12/09/2018 12:23 BST | Updated 12/09/2018 12:23 BST

Why I Advocate 'Coming Out' About Your OCD

The opportunities I missed out on because I ran away rather than ask for help were building up and life really was starting to pass me by

Klaus Vedfelt via Getty Images

Every now and again an issue or condition is thrust into the limelight and it seems that everyone is talking about it. At the moment that’s happening for OCD. Daily in the mainstream media there are now news stories that are about more than lining up items in straight lines or flicking light switches on and off. De-stigmatising mental health and increasing public understanding is always fantastic - but this time it’s personal.

I was diagnosed with OCD when I was 17 and had never talked about it outside of my immediate family. Mostly because I didn’t want to accept it was such a central part of my life but also because of the shame involved. The truth is, as wonderful as charities such as Time to Change, who work tirelessly to reduce the idea of stigma around mental illness are it’s still up to the individual to really feel ready to ‘come out’ as mentally ill. It’s become a cliche but a more tangible illness tends to evoke compassion in the average person whereas mental illness is such a slippery animal that responses can go from acceptance to the suggestion that it’s being ‘put on’ or ‘milked’. For me, the issues were shame and fear. I was ashamed that I didn’t have more control over my brain and I was terrified that I’d be considered defective, unloveable or unemployable. I didn’t want to put the information out there for future potential employers, partners or even friends to see. In the end it was unavoidable. The pressure I put on my partner and family by demanding they were the only people that could know was substantial and unfair. At the same time, the opportunities I missed out on because I ran away rather than ask for help were building up and life really was starting to pass me by.

So I wrote down how I was feeling, turned it into a play and headed up to the Edinburgh Fringe. On the first day I was uncomfortable trying to ‘sell’ the show to people. I felt the embarrassment creep back up on me. Then I did a podcast about OCD for the BBC. Then another podcast. Then another one. And suddenly I was almost a pro, talking confidently about OCD as though I’d be doing so for years. I found myself lending an ear to others who wanted to talk privately about their personal shame and encouraging them to speak out and accept themselves. Over those four weeks there were of course little stumbles, but it felt like I’d shrugged off something that had been weighing me down for years. I was surprised by how terrified the people I met were about admitting their own conditions. I couldn’t remember ever feeling like that. Nowadays it trips off the tongue.

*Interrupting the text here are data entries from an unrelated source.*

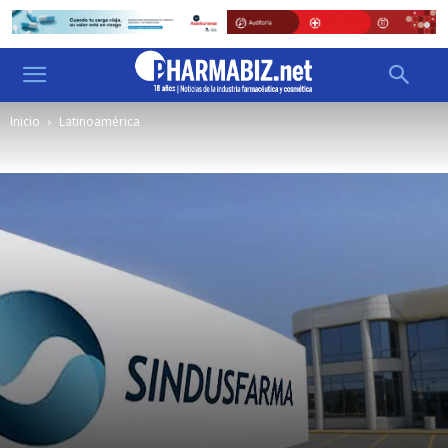
Inicio
Latinoamérica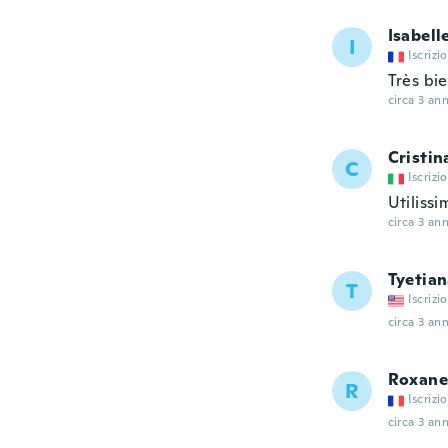
Isabell
I
Iscrizi
Très bi
circa 3 ann
Cristin
C
Iscrizi
Utilissi
circa 3 ann
Tyetia
T
Iscrizi
circa 3 ann
Roxane
R
Iscrizi
circa 3 ann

And then today, a couple of weeks after returning from the Fringe, I found some rough notes from something I’d tried to write back in 2014 and I was instantly transported back to how fearful and apologetic I was:

The truth is I don’t talk about my OCD. I read books others have written on mental health problems. I have volunteered at a mental health charity. But I’ve never once broken my silence to talk about myself. Although it is an integral part of myself and my personality it is also the thing I hate most about myself. I used to separate my OCD from myself but this year heralds a full decade from the day that this illness first took me strongly in its grasp and now I realise it’s not something I can separate from who I am or who I’ll become. So I’m filled daily with a deep shame about the core of who I am and this is a terrible way to feel about yourself. 

The piece goes on in this vein and frankly is pretty depressing.

It seems a bit flippant to say that if you’re open and speak out then you’ll feel so much better. Of course there’s more to it than that and I still have OCD. I still have my struggles. But actually the step from then to now really wasn’t that massive though it’s made a world of difference.